Repeat each record exactly as written, and drop any images.
++++ ENTRIES SHOWN ++++
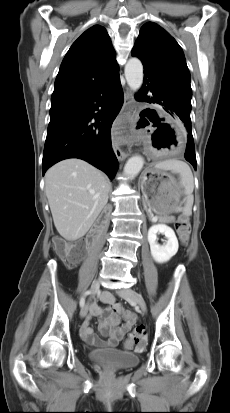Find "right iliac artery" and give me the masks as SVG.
<instances>
[{
  "instance_id": "82829eb1",
  "label": "right iliac artery",
  "mask_w": 230,
  "mask_h": 413,
  "mask_svg": "<svg viewBox=\"0 0 230 413\" xmlns=\"http://www.w3.org/2000/svg\"><path fill=\"white\" fill-rule=\"evenodd\" d=\"M90 293H91V291L85 292L84 296L80 299V306H81V307H83L84 304H85V297H86L87 295H89Z\"/></svg>"
}]
</instances>
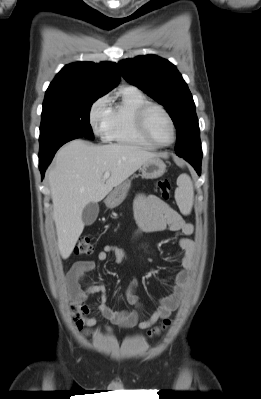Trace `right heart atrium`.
++++
> _EXERCISE ANSWER_
Find "right iliac artery" and give me the masks as SVG.
<instances>
[{
  "instance_id": "82829eb1",
  "label": "right iliac artery",
  "mask_w": 230,
  "mask_h": 413,
  "mask_svg": "<svg viewBox=\"0 0 230 413\" xmlns=\"http://www.w3.org/2000/svg\"><path fill=\"white\" fill-rule=\"evenodd\" d=\"M90 293H91V291L85 292L84 296L80 299V306H81V307H83L84 304H85V297H86L87 295H89Z\"/></svg>"
}]
</instances>
Trace `right heart atrium`.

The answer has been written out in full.